— EXERCISE DESCRIPTION —
All of the entries below need to be repeated exactly.

....................

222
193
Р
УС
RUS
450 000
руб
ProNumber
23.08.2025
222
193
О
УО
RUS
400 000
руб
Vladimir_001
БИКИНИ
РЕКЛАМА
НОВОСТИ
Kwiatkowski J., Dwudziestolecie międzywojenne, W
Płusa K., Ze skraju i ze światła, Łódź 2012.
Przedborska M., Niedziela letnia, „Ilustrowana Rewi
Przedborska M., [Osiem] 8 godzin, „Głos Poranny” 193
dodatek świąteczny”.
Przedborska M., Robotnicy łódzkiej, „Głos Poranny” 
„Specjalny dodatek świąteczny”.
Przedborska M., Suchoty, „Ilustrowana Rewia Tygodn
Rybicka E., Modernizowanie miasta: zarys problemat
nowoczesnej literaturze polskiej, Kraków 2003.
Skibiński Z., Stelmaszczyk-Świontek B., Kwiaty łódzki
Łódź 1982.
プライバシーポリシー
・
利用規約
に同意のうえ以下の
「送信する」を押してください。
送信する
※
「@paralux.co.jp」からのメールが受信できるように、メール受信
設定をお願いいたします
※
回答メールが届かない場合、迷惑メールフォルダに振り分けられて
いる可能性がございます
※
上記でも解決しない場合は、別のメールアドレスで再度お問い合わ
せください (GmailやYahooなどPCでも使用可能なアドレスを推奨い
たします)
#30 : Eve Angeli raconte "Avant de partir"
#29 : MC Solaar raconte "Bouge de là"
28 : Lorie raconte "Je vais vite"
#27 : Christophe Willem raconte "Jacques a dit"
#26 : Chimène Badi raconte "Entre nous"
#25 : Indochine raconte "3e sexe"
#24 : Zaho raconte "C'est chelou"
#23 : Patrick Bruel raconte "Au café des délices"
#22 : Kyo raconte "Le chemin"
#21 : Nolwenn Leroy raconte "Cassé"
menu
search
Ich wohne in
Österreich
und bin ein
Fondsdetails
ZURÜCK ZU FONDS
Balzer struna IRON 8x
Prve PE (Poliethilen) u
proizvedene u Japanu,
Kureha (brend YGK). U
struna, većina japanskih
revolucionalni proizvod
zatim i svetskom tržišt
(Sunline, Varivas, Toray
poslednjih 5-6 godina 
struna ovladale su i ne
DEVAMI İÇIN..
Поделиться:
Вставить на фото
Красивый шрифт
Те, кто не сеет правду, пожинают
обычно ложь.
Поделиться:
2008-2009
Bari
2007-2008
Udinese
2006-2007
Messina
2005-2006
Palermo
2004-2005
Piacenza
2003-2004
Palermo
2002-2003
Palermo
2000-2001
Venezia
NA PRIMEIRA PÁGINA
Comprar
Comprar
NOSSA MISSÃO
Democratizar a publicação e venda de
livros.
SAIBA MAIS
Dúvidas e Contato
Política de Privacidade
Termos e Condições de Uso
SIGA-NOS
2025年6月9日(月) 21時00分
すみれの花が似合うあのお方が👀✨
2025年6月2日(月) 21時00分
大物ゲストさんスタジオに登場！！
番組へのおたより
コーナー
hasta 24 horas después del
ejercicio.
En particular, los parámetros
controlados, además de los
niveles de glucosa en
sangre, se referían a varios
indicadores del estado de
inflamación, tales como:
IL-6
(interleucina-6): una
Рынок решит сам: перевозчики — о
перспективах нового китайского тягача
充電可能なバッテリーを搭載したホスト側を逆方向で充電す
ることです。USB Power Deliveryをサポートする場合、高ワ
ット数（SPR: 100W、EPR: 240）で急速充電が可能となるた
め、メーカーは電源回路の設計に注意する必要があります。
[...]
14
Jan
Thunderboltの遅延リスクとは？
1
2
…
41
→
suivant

....................

— RESULT —
222
193
Р
УС
RUS
450 000
руб
ProNumber
23.08.2025
222
193
О
УО
RUS
400 000
руб
Vladimir_001
БИКИНИ
РЕКЛАМА
НОВОСТИ
Kwiatkowski J., Dwudziestolecie międzywojenne, W
Płusa K., Ze skraju i ze światła, Łódź 2012.
Przedborska M., Niedziela letnia, „Ilustrowana Rewi
Przedborska M., [Osiem] 8 godzin, „Głos Poranny” 193
dodatek świąteczny”.
Przedborska M., Robotnicy łódzkiej, „Głos Poranny” 
„Specjalny dodatek świąteczny”.
Przedborska M., Suchoty, „Ilustrowana Rewia Tygodn
Rybicka E., Modernizowanie miasta: zarys problemat
nowoczesnej literaturze polskiej, Kraków 2003.
Skibiński Z., Stelmaszczyk-Świontek B., Kwiaty łódzki
Łódź 1982.
プライバシーポリシー
・
利用規約
に同意のうえ以下の
「送信する」を押してください。
送信する
※
「@paralux.co.jp」からのメールが受信できるように、メール受信
設定をお願いいたします
※
回答メールが届かない場合、迷惑メールフォルダに振り分けられて
いる可能性がございます
※
上記でも解決しない場合は、別のメールアドレスで再度お問い合わ
せください (GmailやYahooなどPCでも使用可能なアドレスを推奨い
たします)
#30 : Eve Angeli raconte "Avant de partir"
#29 : MC Solaar raconte "Bouge de là"
28 : Lorie raconte "Je vais vite"
#27 : Christophe Willem raconte "Jacques a dit"
#26 : Chimène Badi raconte "Entre nous"
#25 : Indochine raconte "3e sexe"
#24 : Zaho raconte "C'est chelou"
#23 : Patrick Bruel raconte "Au café des délices"
#22 : Kyo raconte "Le chemin"
#21 : Nolwenn Leroy raconte "Cassé"
menu
search
Ich wohne in
Österreich
und bin ein
Fondsdetails
ZURÜCK ZU FONDS
Balzer struna IRON 8x
Prve PE (Poliethilen) u
proizvedene u Japanu,
Kureha (brend YGK). U
struna, većina japanskih
revolucionalni proizvod
zatim i svetskom tržišt
(Sunline, Varivas, Toray
poslednjih 5-6 godina 
struna ovladale su i ne
DEVAMI İÇIN..
Поделиться:
Вставить на фото
Красивый шрифт
Те, кто не сеет правду, пожинают
обычно ложь.
Поделиться:
2008-2009
Bari
2007-2008
Udinese
2006-2007
Messina
2005-2006
Palermo
2004-2005
Piacenza
2003-2004
Palermo
2002-2003
Palermo
2000-2001
Venezia
NA PRIMEIRA PÁGINA
Comprar
Comprar
NOSSA MISSÃO
Democratizar a publicação e venda de
livros.
SAIBA MAIS
Dúvidas e Contato
Política de Privacidade
Termos e Condições de Uso
SIGA-NOS
2025年6月9日(月) 21時00分
すみれの花が似合うあのお方が👀✨
2025年6月2日(月) 21時00分
大物ゲストさんスタジオに登場！！
番組へのおたより
コーナー
hasta 24 horas después del
ejercicio.
En particular, los parámetros
controlados, además de los
niveles de glucosa en
sangre, se referían a varios
indicadores del estado de
inflamación, tales como:
IL-6
(interleucina-6): una
Рынок решит сам: перевозчики — о
перспективах нового китайского тягача
充電可能なバッテリーを搭載したホスト側を逆方向で充電す
ることです。USB Power Deliveryをサポートする場合、高ワ
ット数（SPR: 100W、EPR: 240）で急速充電が可能となるた
め、メーカーは電源回路の設計に注意する必要があります。
[...]
14
Jan
Thunderboltの遅延リスクとは？
1
2
…
41
→
suivant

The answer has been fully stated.